- [TASK STATEMENT]: Nothing but the pictures may be dropped; the rest of the listing is to be written out exactly.

▶

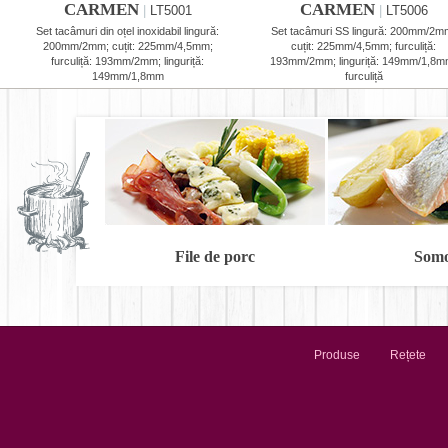
CARMEN
CARMEN
|
LT5001
|
LT5006
Set tacâmuri din oțel inoxidabil lingură:
Set tacâmuri SS lingură: 200mm/2m
200mm/2mm; cuțit: 225mm/4,5mm;
cuțit: 225mm/4,5mm; furculiță:
furculiță: 193mm/2mm; linguriță:
193mm/2mm; linguriță: 149mm/1,8m
149mm/1,8mm
furculiță
File de porc
Som
Produse
Rețete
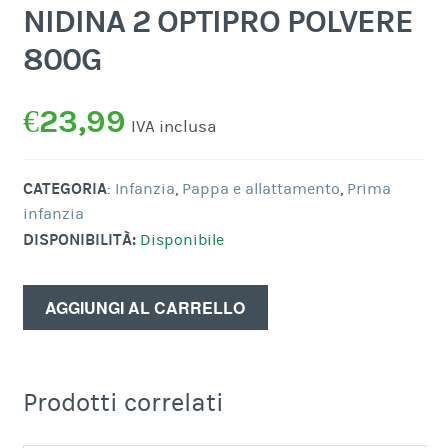
NIDINA 2 OPTIPRO POLVERE
800G
€
23,99
IVA inclusa
CATEGORIA
:
Infanzia
,
Pappa e allattamento
,
Prima
infanzia
DISPONIBILITÀ:
Disponibile
AGGIUNGI AL CARRELLO
Prodotti correlati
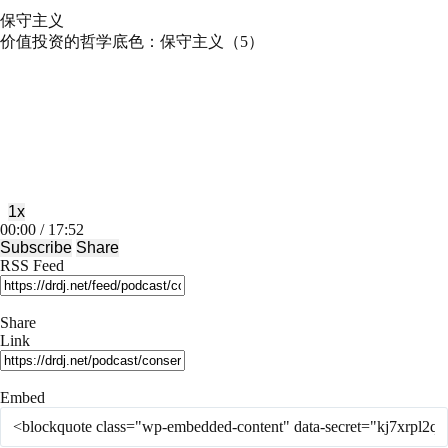
保守主义
价值投资的哲学底色：保守主义（5）
Play
Pause
Episode
Episode
1x
Mute/Unmute
Rewind
Fast
00:00
/
17:52
Episode
10
Forward
Subscribe
Share
Seconds
30
RSS Feed
seconds
Share
Link
Embed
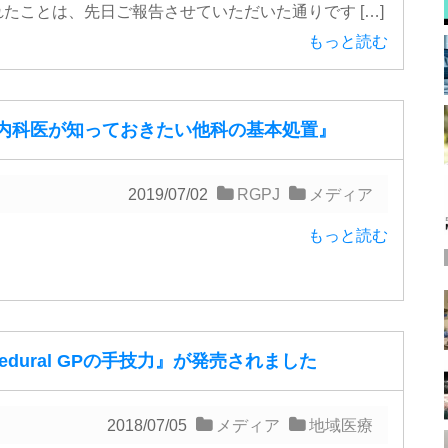
たことは、先日ご報告させていただいた通りです […]
もっと読む
内科医が知っておきたい他科の基本処置』
2019/07/02
RGPJ
メディア
もっと読む
cedural GPの手技力』が発売されました
2018/07/05
メディア
地域医療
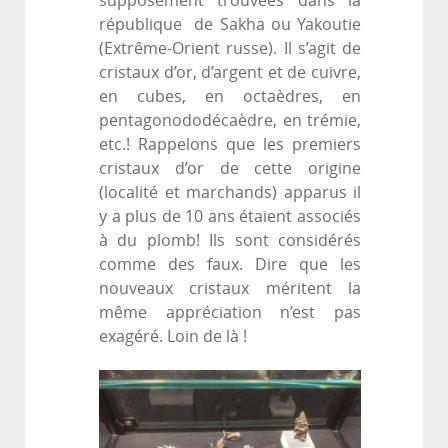
supposément trouvées dans la
république de Sakha ou Yakoutie
(Extrême-Orient russe). Il s’agit de
cristaux d’or, d’argent et de cuivre,
en cubes, en octaèdres, en
pentagonododécaèdre, en trémie,
etc.! Rappelons que les premiers
cristaux d’or de cette origine
(localité et marchands) apparus il
y a plus de 10 ans étaient associés
à du plomb! Ils sont considérés
comme des faux. Dire que les
nouveaux cristaux méritent la
même appréciation n’est pas
exagéré. Loin de là !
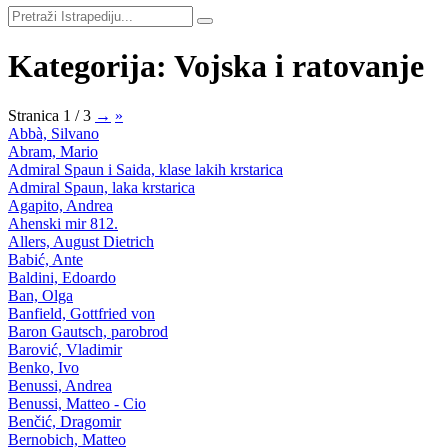
Kategorija: Vojska i ratovanje
Stranica 1 / 3
→
»
Abbà, Silvano
Abram, Mario
Admiral Spaun i Saida, klase lakih krstarica
Admiral Spaun, laka krstarica
Agapito, Andrea
Ahenski mir 812.
Allers, August Dietrich
Babić, Ante
Baldini, Edoardo
Ban, Olga
Banfield, Gottfried von
Baron Gautsch, parobrod
Barović, Vladimir
Benko, Ivo
Benussi, Andrea
Benussi, Matteo - Cio
Benčić, Dragomir
Bernobich, Matteo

◀

- [COMPLETED TASK]:
CARMEN
CARMEN
|
LT5001
|
LT5006
Set tacâmuri din oțel inoxidabil lingură:
Set tacâmuri SS lingură: 200mm/2m
200mm/2mm; cuțit: 225mm/4,5mm;
cuțit: 225mm/4,5mm; furculiță:
furculiță: 193mm/2mm; linguriță:
193mm/2mm; linguriță: 149mm/1,8m
149mm/1,8mm
furculiță
File de porc
Som
Produse
Rețete
NIDINA 2 OPTIPRO POLVERE
800G
€
23,99
IVA inclusa
CATEGORIA
:
Infanzia
,
Pappa e allattamento
,
Prima
infanzia
DISPONIBILITÀ:
Disponibile
AGGIUNGI AL CARRELLO
Prodotti correlati
保守主义
价值投资的哲学底色：保守主义（5）
Play
Pause
Episode
Episode
1x
Mute/Unmute
Rewind
Fast
00:00
/
17:52
Episode
10
Forward
Subscribe
Share
Seconds
30
RSS Feed
seconds
Share
Link
Embed
たことは、先日ご報告させていただいた通りです […]
もっと読む
内科医が知っておきたい他科の基本処置』
2019/07/02
RGPJ
メディア
もっと読む
cedural GPの手技力』が発売されました
2018/07/05
メディア
地域医療
supposément trouvées dans la
république de Sakha ou Yakoutie
(Extrême-Orient russe). Il s’agit de
cristaux d’or, d’argent et de cuivre,
en cubes, en octaèdres, en
pentagonododécaèdre, en trémie,
etc.! Rappelons que les premiers
cristaux d’or de cette origine
(localité et marchands) apparus il
y a plus de 10 ans étaient associés
à du plomb! Ils sont considérés
comme des faux. Dire que les
nouveaux cristaux méritent la
même appréciation n’est pas
exagéré. Loin de là !
Kategorija: Vojska i ratovanje
Stranica 1 / 3
→
»
Abbà, Silvano
Abram, Mario
Admiral Spaun i Saida, klase lakih krstarica
Admiral Spaun, laka krstarica
Agapito, Andrea
Ahenski mir 812.
Allers, August Dietrich
Babić, Ante
Baldini, Edoardo
Ban, Olga
Banfield, Gottfried von
Baron Gautsch, parobrod
Barović, Vladimir
Benko, Ivo
Benussi, Andrea
Benussi, Matteo - Cio
Benčić, Dragomir
Bernobich, Matteo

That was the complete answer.